Vladimir Ivanovich Bobrov looked at his father, Ivan Mikhailovich Bobrov, who, sitting in his wing chair, looked up at the ceiling. Ivan had ended his speech with feigned solemnness and a posture that looked like an attempt to look down on the ceiling above him. Ivan Bobrov, 55 years of age, had dedicated his life hunting for meteorites, and his son was his companion and humble servant. Ivan had the largest collection of meteorites and meteorite curiosities in the world. All the years of collecting meteorites, many of them radioactive, made Ivan and Vladimir look much older than their actual age. Their skin was grossly wrinkled, hair almost absent, their mouths were caved in, hiding a grotesque toothless gum, and their noses were regularly bleeding.
For years Ivan and Vladimir had been searching for the famous White Whale Meteorite (also called the Tungus Meteorite). All experts were convinced that the meteorite was a myth, but Ivan didn’t want to listen. “My desire is that one day the Moon will fall down through darkness and turn all life on Earth into ashes. That day my collection is complete. Until then the White Whale will have to do”, Ivan often said, and his son listened. And on the 30th of June, 1961, in an area near the Tunguska River in Siberia, they found what they were looking for: a piece of the White Whale Meteorite more then two meters in diameter.
Now, six month later, Ivan and Vladimir were respectively sitting and standing in the living room at the ground floor of their apartment in Vladivostok. In the room above them the floor was constantly creaking under the weight of the White Whale Meteorite. Ivan sat in his wing chair at the centre of the room, in the exact spot that the meteorite was expected to hit when the floor got tired of its weight.
Ivan lived in that chair, “awaiting my destiny”, he said, and continued: “I will be the first creature in the universe to observe a meteorite fall at such a close range”. He slept only one hour a day, and his son was to wake him up at any sign of movement from above.

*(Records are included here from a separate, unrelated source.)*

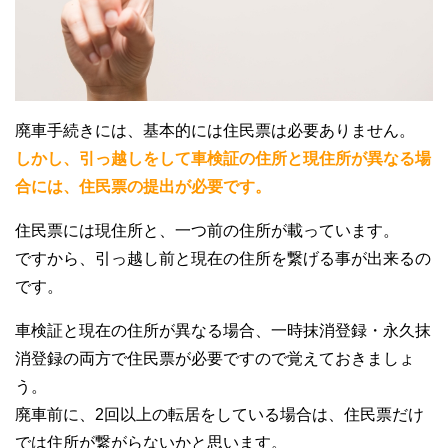
廃車手続きには、基本的には住民票は必要ありません。
しかし、引っ越しをして車検証の住所と現住所が異なる場
合には、住民票の提出が必要です。
住民票には現住所と、一つ前の住所が載っています。
ですから、引っ越し前と現在の住所を繋げる事が出来るの
です。
車検証と現在の住所が異なる場合、一時抹消登録・永久抹
消登録の両方で住民票が必要ですので覚えておきましょ
う。
廃車前に、2回以上の転居をしている場合は、住民票だけ
では住所が繋がらないかと思います。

One tragic morning on the 2nd of March 1962, the White Whale made its way through the ceiling and surprised Vladimir dozing off on duty. He woke up by the crackling sound of his father being killed in his sleep.”
Notes on the origin of the text:
As a man of weak character, Vladimir was driven to madness by loss, grief, solitude and self-pity, and ended up in Molny Kotelnich, a mental institution just outside Vladivostok. With the guidance of Dr. Arshan he began to write his way out of his misery. Page after page, until his death on the 13th of October 1968. Dr. Arshan sent the manuscript to a friend, Dr. Levitan, professor of literature at Saint Petersburg State University. After many years of work, trying to edit and structure the manuscript, the original 1600 pages had grown to approximately 2100 pages. Dr. Levitan was tired. Knowing that his life was coming to an end, he made a short synopsis of the manuscript and sent it to the local newspaper St. Petersburg Vedomosti, who put it on print on the 23rd of February 1983. The next day Dr. Levitan was found dead in his office, sitting in an odd pose on the floor in front of the fireplace.
The White Whale Meteorite, parts of Bobrov’s collection and the original newspaper article is today in the possession of The Russian Academy of Sciences in Moscow. Dr. Levitan’s original manuscript is nothing but ashes.